Additional points of consideration on the identification of hazards

In Paragraph 3.1 on the "Proactive identification of hazards" some additional points were added after feedback from industry stakeholders. Additionally more information was added at Paragraph 3.2 on the "Reactive identification of hazards (data collection from the AMO and analysis". 

Examples of occurrences identified so far

Another useful addition to the document is the inclusion of a summary of the types of occurrences identified already during the crisis to aid help you learn from the experience of others.

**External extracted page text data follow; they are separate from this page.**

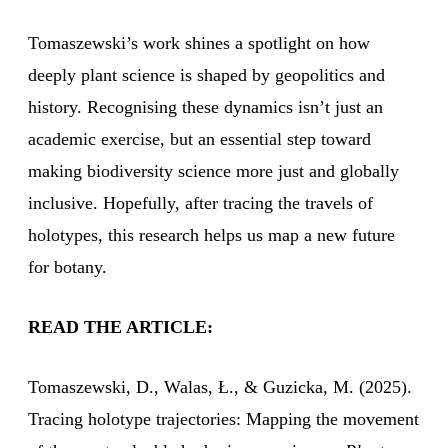
Tomaszewski’s work shines a spotlight on how
deeply plant science is shaped by geopolitics and
history. Recognising these dynamics isn’t just an
academic exercise, but an essential step toward
making biodiversity science more just and globally
inclusive. Hopefully, after tracing the travels of
holotypes, this research helps us map a new future
for botany.
READ THE ARTICLE:
Tomaszewski, D., Walas, Ł., & Guzicka, M. (2025).
Tracing holotype trajectories: Mapping the movement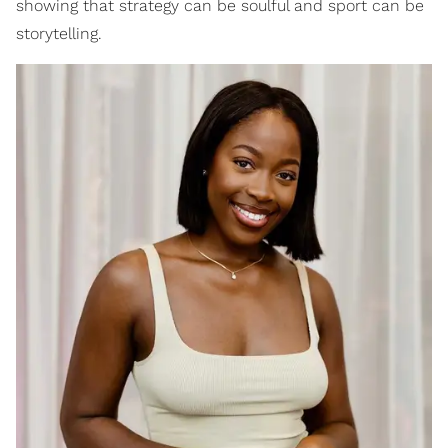
showing that strategy can be soulful and sport can be
storytelling.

These examples of occurrences related to prolonged parking/storage with a serious impact on airworthiness are:

  • Sticking / high friction of valves in engine bleed air system leading to pneumatic system issues during flight (e.g., bleed air loss, in one particular case this led to an in-flight shut down).
  • Erroneous air data information including contaminated / blocked pitot-static systems and Angle of Attack (AOA) vanes failure.
  • Fuel system contamination caused by non-adapted water drainage intervals or lack of available biocide.
  • Emergency batteries, post parking or storage procedures, not at the expected state of charge.
  • Depletion of aircraft parking brake accumulator pressure leading to damaged aircraft in ground incident.
  • Wildlife nesting in the aircraft / engines while parked/stored, including insects and rodents.

Examples of hazards and mitigations

The texts in Paragraph 4 has been replaced with two Appendices that are aimed to provide more practical information to help organisations in the task of bringing aircraft back from storage. 

Appendix 1 covers the following examples of hazards and mitigating strategies: 

  • Lack of current knowledge and skills of staff.
  • Lack of sufficient staff.
  • Lack of required parts and materials.
  • Lack of appropriate procedures and TCH/DH instructions.
  • Procedures and/or instructions are not followed.
  • Lack of appropriate tools and equipment.
  • Unsuitable environmental parking/storage conditions.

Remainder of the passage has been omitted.